*list*

# Statistics and Data Science: A Modeling Approach

## 10.4 A Confession, and the t Distribution

So here is a tiny confession. We’ve been kind of (but not really) lying to you. We’ve been saying that a 95% confidence interval is roughly plus or minus two standard errors from the estimate. But as you may have guessed, it’s not *exactly* two standard errors.

It’s actually 1.96 standard errors. In our view, 2 is close enough to 1.96 and 2 is much easier to multiply by in your head. But when you ask R to calculate the confidence interval it will use 1.96 standard errors above and below the mean, and you will get a more precise estimate of the confidence interval.

There is one more thing, though. You might also be wondering—why don’t they just shorten the name of that confidence interval function to `confint()`

rather than `confint.default()`

?

That is a good question that brings us to another tiny technicality. As you saw in the previous chapter, the normal distribution isn’t *always* going to be the best mathematical model for a sampling distribution. When your sample size is fairly large, you can assume the sampling distribution is normal. But if the sample size is small or if the \(\sigma\) of the DGP is unknown (which it generally is), you’ll have more variation in your sampling distribution than is modeled by the normal distribution.
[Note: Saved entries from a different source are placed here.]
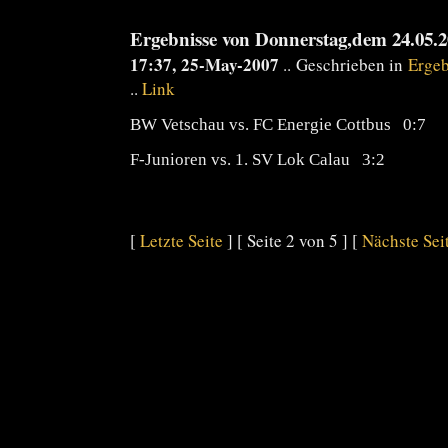
Ergebnisse von Donnerstag,dem 24.05.
17:37, 25-May-2007
.. Geschrieben in
Ergeb
..
Link
BW Vetschau vs. FC Energie Cottbus 0:7
F-Junioren vs. 1. SV Lok Calau 3:2
[
Letzte Seite
] [ Seite 2 von 5 ] [
Nächste Sei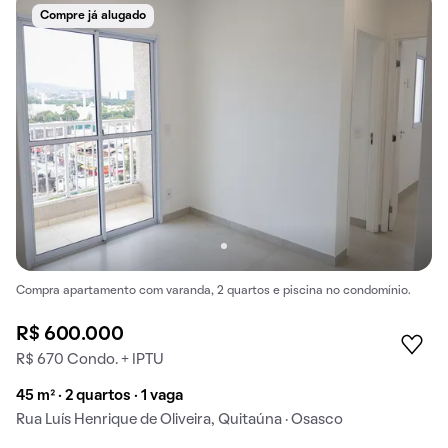
Compre já alugado
Compra apartamento com varanda, 2 quartos e piscina no condomínio.
R$ 600.000
R$ 670 Condo. + IPTU
45 m² · 2 quartos · 1 vaga
Rua Luís Henrique de Oliveira, Quitaúna · Osasco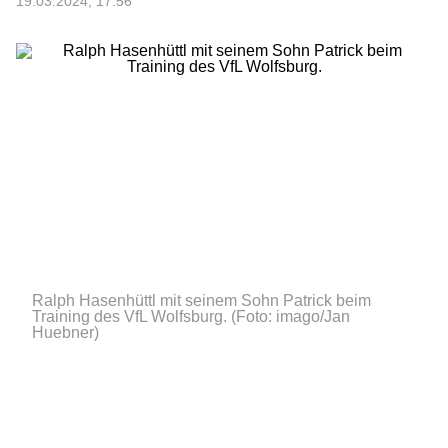
19.03.2024, 17:56
Ralph Hasenhüttl mit seinem Sohn Patrick beim
Training des VfL Wolfsburg.
(Foto: imago/Jan
Huebner)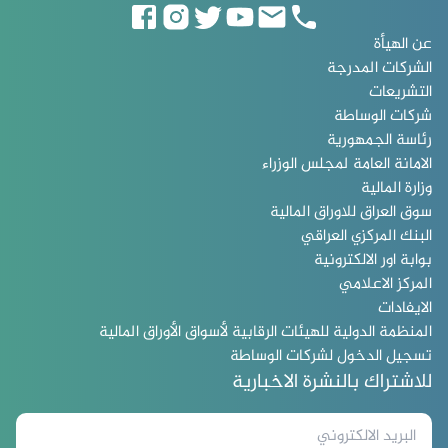
عن الهيأة
الشركات المدرجة
التشريعات
شركات الوساطة
رئاسة الجمهورية
الامانة العامة لمجلس الوزراء
وزارة المالية
سوق العراق للاوراق المالية
البنك المركزي العراقي
بوابة اور الالكترونية
المركز الاعلامي
الايفادات
المنظمة الدولية للهيئات الرقابية لأسواق الأوراق المالية
تسجيل الدخول لشركات الوساطة
للاشتراك بالنشرة الاخبارية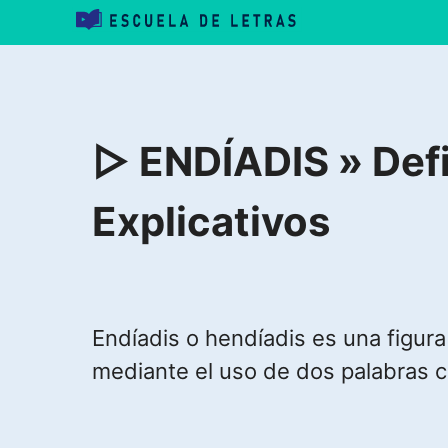
Saltar
al
contenido
▷ ENDÍADIS » Defi
Explicativos
Endíadis o hendíadis es una figur
mediante el uso de dos palabras c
What do we do then? We use the *t distribution*, which is very similar but slightly more variable than the normal distribution (also called the z distribution). The t distribution has a slightly different shape depending on the degrees of freedom used to estimate \(\sigma\). And for very large samples, the t distribution looks exactly like the normal distribution. Bottomline: we usually use the t distribution because it can act like the normal distribution when appropriate.

**The t distribution, like the standard normal distribution, is a mathematical probability function that is a good model for sampling distributions of the mean. It’s just a little more variable, that’s all.**

We now know that if our sampling distribution was assumed to be normal, then the margin of error is 1.96 standard errors away from the estimate. When we express this margin of error in units of standard error (rather than in mm), we call it the critical z score.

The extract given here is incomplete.